# 4 acres open land, new well, septic, driveway, Long term rental



## yrag (Mar 9, 2016)

23 miles from Springfield, MO. State blacktop road frontage. All open and fenced. Was hayed last fall. Soil looks good for gardening, no rocks. This offer won't appeal to alot of people but there might be someone who it just might. It is a long term rent of the property. You supply a mobile home or portable cabin. You can have livestock and pets. Garden as big as you like. No building codes. Just be clean and a nice neighbor.

I have simular property rented and it works well. 

$225 per month. I maintain the well if service is needed. No deposit.


----------



## yrag (Mar 9, 2016)

Land is rented. I can't see how I delete this post.


----------



## andrew3d (Jun 23, 2002)

yrag said:


> Land is rented. I can't see how I delete this post.


Your post offering this was March 9th, and it is already rented. Did you rent it to someone who saw it here? It sounds like a good way to make some idle property pay for the taxes and bring in some extra money.


----------



## yrag (Mar 9, 2016)

It was a local. 

I would rather have a property like this than a house rented. It's not much money but not much investment.

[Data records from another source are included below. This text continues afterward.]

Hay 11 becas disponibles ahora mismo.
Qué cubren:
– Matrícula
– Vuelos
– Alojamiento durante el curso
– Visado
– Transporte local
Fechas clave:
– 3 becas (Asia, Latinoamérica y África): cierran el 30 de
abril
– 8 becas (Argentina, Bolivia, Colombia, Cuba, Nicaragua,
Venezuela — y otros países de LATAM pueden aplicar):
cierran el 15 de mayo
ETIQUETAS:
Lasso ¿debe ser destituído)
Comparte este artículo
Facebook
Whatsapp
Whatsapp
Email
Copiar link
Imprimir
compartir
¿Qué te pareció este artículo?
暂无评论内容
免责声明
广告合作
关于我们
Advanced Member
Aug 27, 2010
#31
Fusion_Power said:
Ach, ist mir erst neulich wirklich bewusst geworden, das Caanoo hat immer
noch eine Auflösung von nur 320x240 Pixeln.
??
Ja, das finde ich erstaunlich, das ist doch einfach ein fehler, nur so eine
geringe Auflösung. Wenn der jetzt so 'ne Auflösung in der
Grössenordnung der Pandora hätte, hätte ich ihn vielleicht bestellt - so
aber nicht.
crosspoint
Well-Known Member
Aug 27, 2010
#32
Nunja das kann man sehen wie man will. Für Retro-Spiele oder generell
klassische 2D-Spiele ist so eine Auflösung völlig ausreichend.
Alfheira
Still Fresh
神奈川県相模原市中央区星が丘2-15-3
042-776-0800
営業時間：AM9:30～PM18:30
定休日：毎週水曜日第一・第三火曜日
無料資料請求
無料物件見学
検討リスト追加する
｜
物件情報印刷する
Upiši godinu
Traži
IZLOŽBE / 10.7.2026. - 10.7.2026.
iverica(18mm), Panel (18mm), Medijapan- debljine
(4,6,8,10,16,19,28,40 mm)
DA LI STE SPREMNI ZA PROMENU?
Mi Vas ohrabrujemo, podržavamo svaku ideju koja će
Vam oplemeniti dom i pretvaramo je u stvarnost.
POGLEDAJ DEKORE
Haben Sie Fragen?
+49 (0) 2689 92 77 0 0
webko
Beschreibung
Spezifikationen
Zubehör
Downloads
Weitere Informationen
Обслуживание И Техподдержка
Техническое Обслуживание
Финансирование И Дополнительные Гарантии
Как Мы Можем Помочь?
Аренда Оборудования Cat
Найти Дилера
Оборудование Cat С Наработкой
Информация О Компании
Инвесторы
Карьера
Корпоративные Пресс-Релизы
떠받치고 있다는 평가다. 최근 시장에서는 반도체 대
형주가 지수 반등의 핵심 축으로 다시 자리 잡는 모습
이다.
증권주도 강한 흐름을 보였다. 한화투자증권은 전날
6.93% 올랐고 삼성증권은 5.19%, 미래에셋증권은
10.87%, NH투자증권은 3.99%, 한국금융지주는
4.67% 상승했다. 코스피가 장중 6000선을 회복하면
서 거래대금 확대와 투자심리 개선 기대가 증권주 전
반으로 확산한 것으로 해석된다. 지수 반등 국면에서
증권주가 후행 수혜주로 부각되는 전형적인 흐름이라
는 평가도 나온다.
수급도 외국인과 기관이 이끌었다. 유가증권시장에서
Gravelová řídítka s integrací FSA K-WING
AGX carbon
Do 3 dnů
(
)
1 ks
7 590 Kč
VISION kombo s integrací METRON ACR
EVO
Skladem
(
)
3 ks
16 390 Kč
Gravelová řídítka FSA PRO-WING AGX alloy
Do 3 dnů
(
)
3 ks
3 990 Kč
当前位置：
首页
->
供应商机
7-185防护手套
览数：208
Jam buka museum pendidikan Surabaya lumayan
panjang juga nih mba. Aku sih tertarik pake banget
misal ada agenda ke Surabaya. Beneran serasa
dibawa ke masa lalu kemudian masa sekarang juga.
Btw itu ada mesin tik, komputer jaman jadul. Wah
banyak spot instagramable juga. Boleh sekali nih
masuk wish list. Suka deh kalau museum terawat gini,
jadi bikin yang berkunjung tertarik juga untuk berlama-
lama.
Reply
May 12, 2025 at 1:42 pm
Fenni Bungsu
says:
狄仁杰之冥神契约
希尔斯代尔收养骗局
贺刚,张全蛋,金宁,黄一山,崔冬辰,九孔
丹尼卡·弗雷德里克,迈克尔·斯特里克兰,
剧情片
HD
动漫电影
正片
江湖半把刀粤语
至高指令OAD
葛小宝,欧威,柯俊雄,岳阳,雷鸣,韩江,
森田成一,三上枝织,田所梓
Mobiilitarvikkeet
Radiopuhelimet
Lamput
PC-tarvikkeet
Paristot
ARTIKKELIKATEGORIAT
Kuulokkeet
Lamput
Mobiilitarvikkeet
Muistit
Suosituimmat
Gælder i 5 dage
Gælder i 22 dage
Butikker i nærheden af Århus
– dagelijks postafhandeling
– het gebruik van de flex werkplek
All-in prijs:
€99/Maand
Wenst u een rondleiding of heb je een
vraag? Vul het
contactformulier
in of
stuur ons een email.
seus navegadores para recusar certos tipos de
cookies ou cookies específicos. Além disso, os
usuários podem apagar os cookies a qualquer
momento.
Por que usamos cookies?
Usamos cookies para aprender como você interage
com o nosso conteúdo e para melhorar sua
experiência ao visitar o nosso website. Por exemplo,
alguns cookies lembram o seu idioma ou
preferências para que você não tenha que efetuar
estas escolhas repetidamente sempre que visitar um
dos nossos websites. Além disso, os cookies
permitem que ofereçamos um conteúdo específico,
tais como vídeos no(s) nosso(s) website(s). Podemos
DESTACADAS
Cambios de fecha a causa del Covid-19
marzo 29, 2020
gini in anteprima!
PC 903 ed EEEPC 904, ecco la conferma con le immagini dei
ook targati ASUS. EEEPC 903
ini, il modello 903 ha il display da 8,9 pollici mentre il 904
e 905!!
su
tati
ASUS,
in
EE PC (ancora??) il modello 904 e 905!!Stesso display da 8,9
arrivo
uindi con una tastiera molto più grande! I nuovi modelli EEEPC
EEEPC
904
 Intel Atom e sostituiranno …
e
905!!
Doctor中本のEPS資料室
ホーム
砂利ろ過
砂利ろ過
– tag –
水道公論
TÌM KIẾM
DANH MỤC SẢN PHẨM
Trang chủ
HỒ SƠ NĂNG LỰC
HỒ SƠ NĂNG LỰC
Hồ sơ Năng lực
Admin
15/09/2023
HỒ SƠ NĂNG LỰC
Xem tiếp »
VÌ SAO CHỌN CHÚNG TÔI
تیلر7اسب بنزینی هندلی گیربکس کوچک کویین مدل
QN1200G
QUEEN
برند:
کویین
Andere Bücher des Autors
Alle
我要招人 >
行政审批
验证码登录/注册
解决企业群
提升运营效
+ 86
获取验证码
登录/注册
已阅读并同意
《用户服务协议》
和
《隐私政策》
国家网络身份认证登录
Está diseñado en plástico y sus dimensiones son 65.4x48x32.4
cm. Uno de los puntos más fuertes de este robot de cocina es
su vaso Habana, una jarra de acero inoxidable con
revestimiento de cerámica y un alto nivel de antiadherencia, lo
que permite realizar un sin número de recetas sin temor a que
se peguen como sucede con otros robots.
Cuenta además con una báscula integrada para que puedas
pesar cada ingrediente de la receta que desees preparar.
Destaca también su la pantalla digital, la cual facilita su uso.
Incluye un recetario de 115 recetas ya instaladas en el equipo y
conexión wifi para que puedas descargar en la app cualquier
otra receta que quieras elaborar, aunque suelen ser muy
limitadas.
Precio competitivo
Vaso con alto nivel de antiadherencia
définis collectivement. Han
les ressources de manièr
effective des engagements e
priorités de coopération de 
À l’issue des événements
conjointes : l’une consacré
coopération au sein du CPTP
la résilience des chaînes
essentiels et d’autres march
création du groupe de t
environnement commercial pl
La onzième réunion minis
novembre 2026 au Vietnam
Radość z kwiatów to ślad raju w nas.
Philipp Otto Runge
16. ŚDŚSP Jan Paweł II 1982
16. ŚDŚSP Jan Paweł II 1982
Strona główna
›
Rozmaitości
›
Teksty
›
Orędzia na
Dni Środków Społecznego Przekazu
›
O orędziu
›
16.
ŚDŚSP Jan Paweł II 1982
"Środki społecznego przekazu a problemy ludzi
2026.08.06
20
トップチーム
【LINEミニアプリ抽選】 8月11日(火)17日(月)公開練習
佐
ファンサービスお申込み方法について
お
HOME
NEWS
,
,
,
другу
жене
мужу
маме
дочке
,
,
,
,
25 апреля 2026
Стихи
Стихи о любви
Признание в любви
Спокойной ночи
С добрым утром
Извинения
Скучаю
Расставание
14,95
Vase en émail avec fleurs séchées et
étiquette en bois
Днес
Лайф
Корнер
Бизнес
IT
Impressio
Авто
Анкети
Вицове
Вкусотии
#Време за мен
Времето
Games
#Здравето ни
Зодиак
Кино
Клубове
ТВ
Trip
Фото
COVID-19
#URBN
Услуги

Key is location. This place is a few minutes outside a major city in MO. I did a Craigslist and had 3 people interested. First one said they wanted it. And this is before the real estate deal was totally final. But it is now and the place should be ready in 30 days if all goes well. All I maintain is the septic and well and since I'm in the septic and well business that is not a problem.


----------



## TnAndy (Sep 15, 2005)

yrag said:


> Land is rented. I can't see how I delete this post.



Software here doesn't let you change or delete a post after a short period of time. 

Or actually it does, but the owners don't have those switches "on".


----------